[WHAT IS BEING ASKED]
Nothing but the lines from the one containing "籤企圖污名化 中國外交官繼續敢於鬥爭" through the end of the entries below should be set down, each exactly as written.

Saved entries
*** Block opens ***
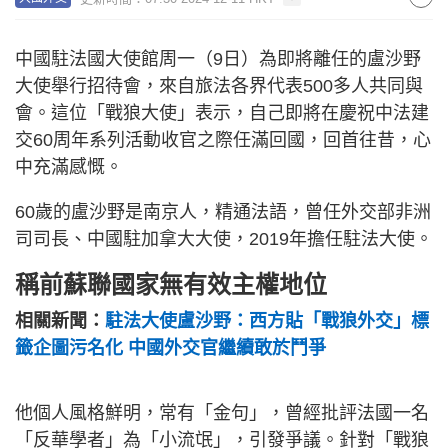
中國駐法國大使館周一（9日）為即將離任的盧沙野
大使舉行招待會，來自旅法各界代表500多人共同與
會。這位「戰狼大使」表示，自己即將在慶祝中法建
交60周年系列活動收官之際任滿回國，回首往昔，心
中充滿感慨。
60歲的盧沙野是南京人，精通法語，曾任外交部非洲
司司長、中國駐加拿大大使，2019年擔任駐法大使。
稱前蘇聯國家無有效主權地位
相關新聞：
駐法大使盧沙野：西方貼「戰狼外交」標
籤企圖污名化 中國外交官繼續敢於鬥爭
他個人風格鮮明，常有「金句」，曾經批評法國一名
「反華學者」為「小流氓」，引發爭議。針對「戰狼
*** Block closes ***
[EXERCISE SOLUTION]
籤企圖污名化 中國外交官繼續敢於鬥爭
他個人風格鮮明，常有「金句」，曾經批評法國一名
「反華學者」為「小流氓」，引發爭議。針對「戰狼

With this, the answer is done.